*Work to complete*.
Down to the last line, restate the records below word for word, dropping every image.

*Input records*.
===============

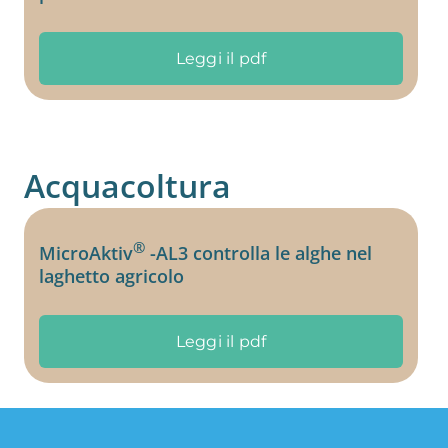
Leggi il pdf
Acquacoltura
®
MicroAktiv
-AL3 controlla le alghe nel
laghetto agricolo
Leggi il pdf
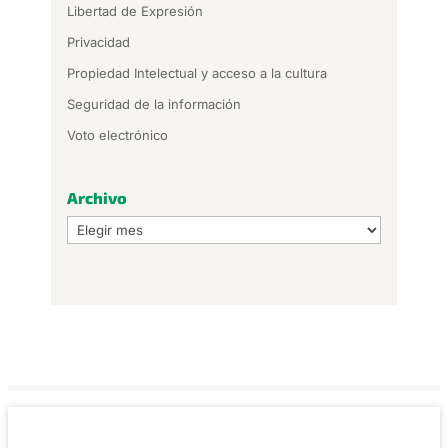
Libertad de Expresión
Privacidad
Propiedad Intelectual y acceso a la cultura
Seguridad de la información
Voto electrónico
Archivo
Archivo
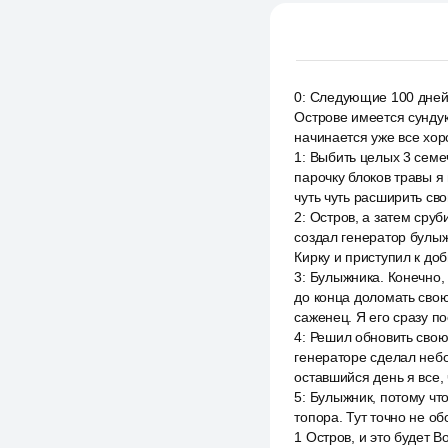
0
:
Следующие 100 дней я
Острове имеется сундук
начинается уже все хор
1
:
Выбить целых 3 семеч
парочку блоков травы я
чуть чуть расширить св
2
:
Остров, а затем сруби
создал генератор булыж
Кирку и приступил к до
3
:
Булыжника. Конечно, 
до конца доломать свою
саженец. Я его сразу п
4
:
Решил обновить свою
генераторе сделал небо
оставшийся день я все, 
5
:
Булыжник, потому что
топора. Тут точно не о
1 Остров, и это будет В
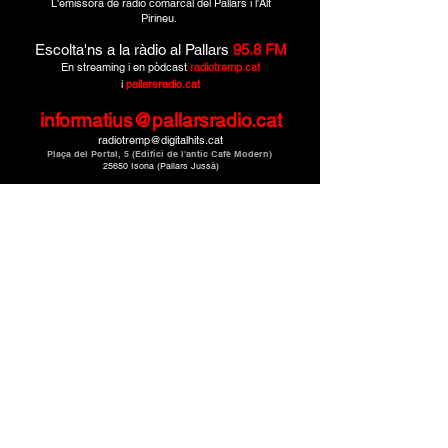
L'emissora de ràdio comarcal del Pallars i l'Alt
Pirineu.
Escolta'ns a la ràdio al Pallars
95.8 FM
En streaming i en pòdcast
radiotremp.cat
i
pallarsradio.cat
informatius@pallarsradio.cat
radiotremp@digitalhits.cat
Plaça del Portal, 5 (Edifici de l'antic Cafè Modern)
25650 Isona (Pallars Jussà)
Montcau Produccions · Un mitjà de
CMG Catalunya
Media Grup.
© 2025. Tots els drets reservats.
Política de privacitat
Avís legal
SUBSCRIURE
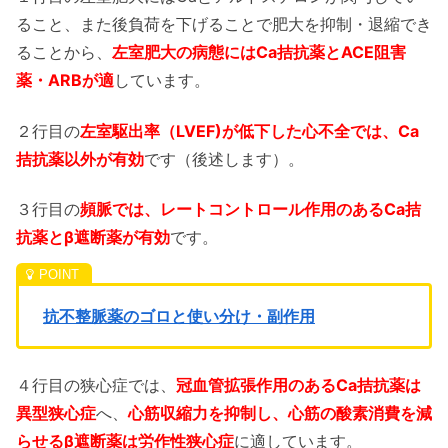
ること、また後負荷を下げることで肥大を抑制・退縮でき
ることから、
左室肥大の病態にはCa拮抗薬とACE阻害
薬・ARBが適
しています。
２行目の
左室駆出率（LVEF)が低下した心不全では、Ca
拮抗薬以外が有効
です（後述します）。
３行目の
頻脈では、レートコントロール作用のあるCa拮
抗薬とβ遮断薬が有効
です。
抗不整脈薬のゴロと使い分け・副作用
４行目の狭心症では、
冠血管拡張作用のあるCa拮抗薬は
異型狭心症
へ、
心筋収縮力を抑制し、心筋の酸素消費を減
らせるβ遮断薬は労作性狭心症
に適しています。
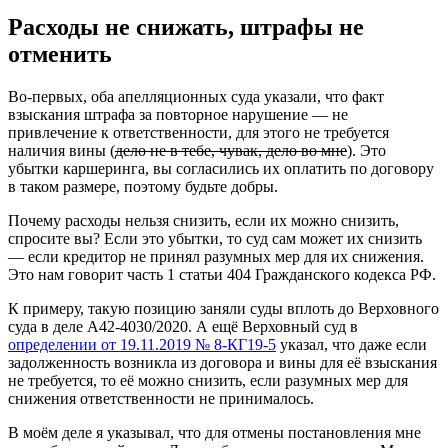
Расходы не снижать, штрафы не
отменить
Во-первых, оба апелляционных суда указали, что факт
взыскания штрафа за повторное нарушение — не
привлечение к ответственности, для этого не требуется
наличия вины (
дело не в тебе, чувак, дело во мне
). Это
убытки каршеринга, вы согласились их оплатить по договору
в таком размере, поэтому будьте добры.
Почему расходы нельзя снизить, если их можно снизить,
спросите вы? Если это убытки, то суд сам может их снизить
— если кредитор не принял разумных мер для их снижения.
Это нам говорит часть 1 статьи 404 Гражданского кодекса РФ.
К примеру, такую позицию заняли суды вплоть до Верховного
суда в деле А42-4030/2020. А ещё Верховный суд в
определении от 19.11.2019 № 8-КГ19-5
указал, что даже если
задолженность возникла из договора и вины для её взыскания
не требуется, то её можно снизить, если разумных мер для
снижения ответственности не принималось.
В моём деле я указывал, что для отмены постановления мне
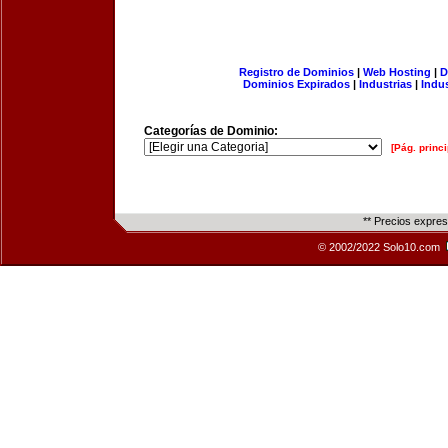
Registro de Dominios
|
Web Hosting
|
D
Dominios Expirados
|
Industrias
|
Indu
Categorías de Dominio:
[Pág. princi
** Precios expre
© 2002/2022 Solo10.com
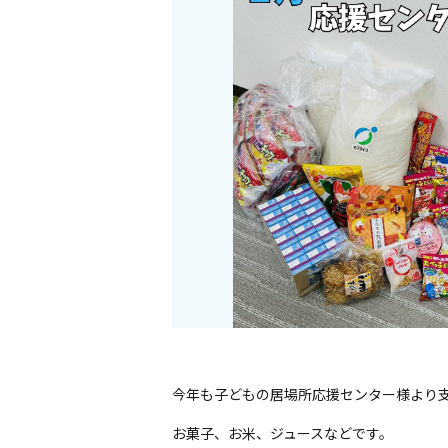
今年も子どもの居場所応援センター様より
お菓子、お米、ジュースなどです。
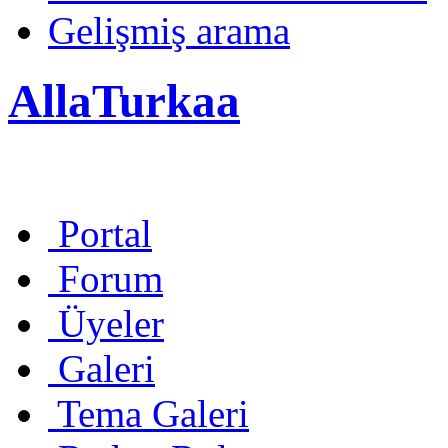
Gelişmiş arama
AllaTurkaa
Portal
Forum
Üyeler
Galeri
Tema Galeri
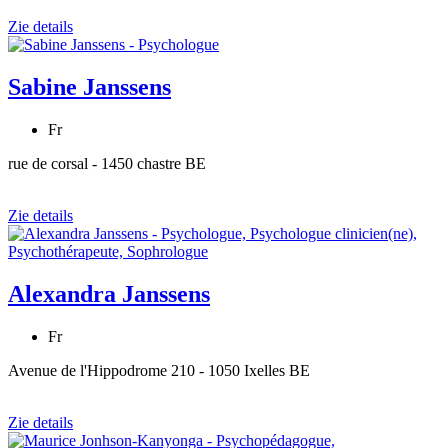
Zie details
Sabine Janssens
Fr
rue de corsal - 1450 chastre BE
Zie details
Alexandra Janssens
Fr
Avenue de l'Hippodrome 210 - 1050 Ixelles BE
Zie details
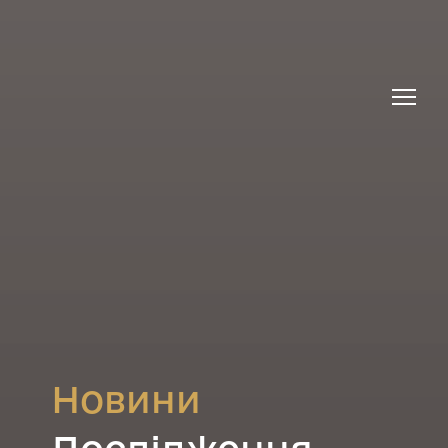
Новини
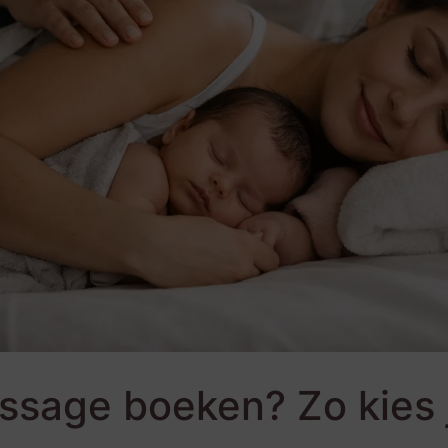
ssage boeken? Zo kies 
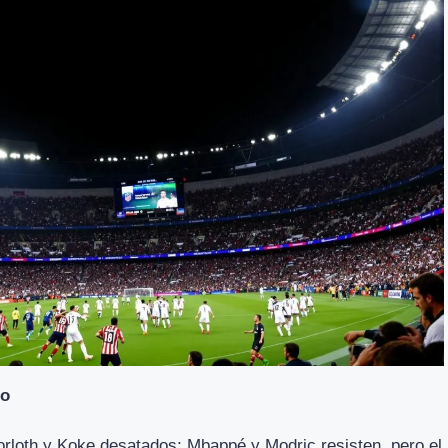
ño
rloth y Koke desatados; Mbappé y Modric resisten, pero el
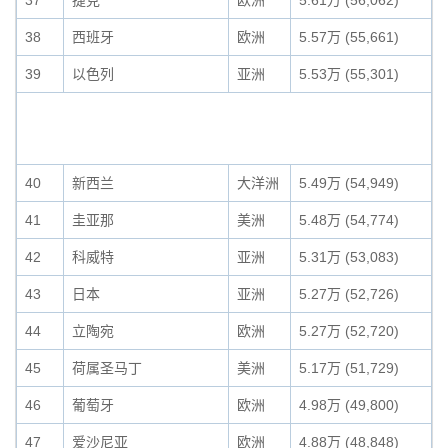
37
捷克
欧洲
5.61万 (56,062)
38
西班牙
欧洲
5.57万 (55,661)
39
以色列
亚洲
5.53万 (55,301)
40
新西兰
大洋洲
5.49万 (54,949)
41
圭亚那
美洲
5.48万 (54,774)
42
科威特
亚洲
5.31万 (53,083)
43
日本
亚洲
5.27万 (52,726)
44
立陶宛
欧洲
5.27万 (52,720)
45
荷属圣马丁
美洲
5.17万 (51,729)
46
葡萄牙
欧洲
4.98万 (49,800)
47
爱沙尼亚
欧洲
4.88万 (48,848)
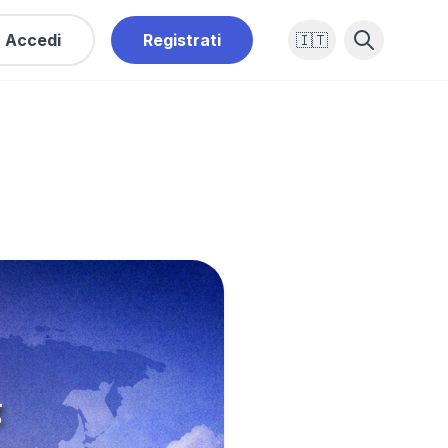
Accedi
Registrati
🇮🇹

===============

*Answer to this exercise*.
Leggi il pdf
Acquacoltura
®
MicroAktiv
-AL3 controlla le alghe nel
laghetto agricolo
Leggi il pdf
Libertad de Expresión
Privacidad
Propiedad Intelectual y acceso a la cultura
Seguridad de la información
Voto electrónico
Archivo
Archivo
0
:
Следующие 100 дней я
Острове имеется сундук
начинается уже все хор
1
:
Выбить целых 3 семеч
парочку блоков травы я
чуть чуть расширить св
2
:
Остров, а затем сруби
создал генератор булыж
Кирку и приступил к до
3
:
Булыжника. Конечно, 
до конца доломать свою
саженец. Я его сразу п
4
:
Решил обновить свою
генераторе сделал небо
оставшийся день я все, 
5
:
Булыжник, потому что
топора. Тут точно не о
1 Остров, и это будет В
L'emissora de ràdio comarcal del Pallars i l'Alt
Pirineu.
Escolta'ns a la ràdio al Pallars
95.8 FM
En streaming i en pòdcast
radiotremp.cat
i
pallarsradio.cat
informatius@pallarsradio.cat
radiotremp@digitalhits.cat
Plaça del Portal, 5 (Edifici de l'antic Cafè Modern)
25650 Isona (Pallars Jussà)
Montcau Produccions · Un mitjà de
CMG Catalunya
Media Grup.
© 2025. Tots els drets reservats.
Política de privacitat
Avís legal
SUBSCRIURE
ること、また後負荷を下げることで肥大を抑制・退縮でき
ることから、
左室肥大の病態にはCa拮抗薬とACE阻害
薬・ARBが適
しています。
２行目の
左室駆出率（LVEF)が低下した心不全では、Ca
拮抗薬以外が有効
です（後述します）。
３行目の
頻脈では、レートコントロール作用のあるCa拮
抗薬とβ遮断薬が有効
です。
抗不整脈薬のゴロと使い分け・副作用
４行目の狭心症では、
冠血管拡張作用のあるCa拮抗薬は
異型狭心症
へ、
心筋収縮力を抑制し、心筋の酸素消費を減
らせるβ遮断薬は労作性狭心症
に適しています。
Расходы не снижать, штрафы не
отменить
Во-первых, оба апелляционных суда указали, что факт
взыскания штрафа за повторное нарушение — не
привлечение к ответственности, для этого не требуется
наличия вины (
дело не в тебе, чувак, дело во мне
). Это
убытки каршеринга, вы согласились их оплатить по договору
в таком размере, поэтому будьте добры.
Почему расходы нельзя снизить, если их можно снизить,
спросите вы? Если это убытки, то суд сам может их снизить
— если кредитор не принял разумных мер для их снижения.
Это нам говорит часть 1 статьи 404 Гражданского кодекса РФ.
К примеру, такую позицию заняли суды вплоть до Верховного
суда в деле А42-4030/2020. А ещё Верховный суд в
определении от 19.11.2019 № 8-КГ19-5
указал, что даже если
задолженность возникла из договора и вины для её взыскания
не требуется, то её можно снизить, если разумных мер для
снижения ответственности не принималось.
В моём деле я указывал, что для отмены постановления мне
Registro de Dominios
|
Web Hosting
|
D
Dominios Expirados
|
Industrias
|
Indu
Categorías de Dominio:
[Pág. princi
** Precios expre
© 2002/2022 Solo10.com
今年も子どもの居場所応援センター様より
お菓子、お米、ジュースなどです。
Gelişmiş arama
AllaTurkaa
Portal
Forum
Üyeler
Galeri
Tema Galeri
Zie details
Sabine Janssens
Fr
rue de corsal - 1450 chastre BE
Zie details
Alexandra Janssens
Fr
Avenue de l'Hippodrome 210 - 1050 Ixelles BE
Zie details
Новини
ssage boeken? Zo kies 
ño
rloth y Koke desatados; Mbappé y Modric resisten, pero el
37
捷克
欧洲
5.61万 (56,062)
38
西班牙
欧洲
5.57万 (55,661)
39
以色列
亚洲
5.53万 (55,301)
40
新西兰
大洋洲
5.49万 (54,949)
41
圭亚那
美洲
5.48万 (54,774)
42
科威特
亚洲
5.31万 (53,083)
43
日本
亚洲
5.27万 (52,726)
44
立陶宛
欧洲
5.27万 (52,720)
45
荷属圣马丁
美洲
5.17万 (51,729)
46
葡萄牙
欧洲
4.98万 (49,800)
47
爱沙尼亚
欧洲
4.88万 (48,848)
Accedi
Registrati
🇮🇹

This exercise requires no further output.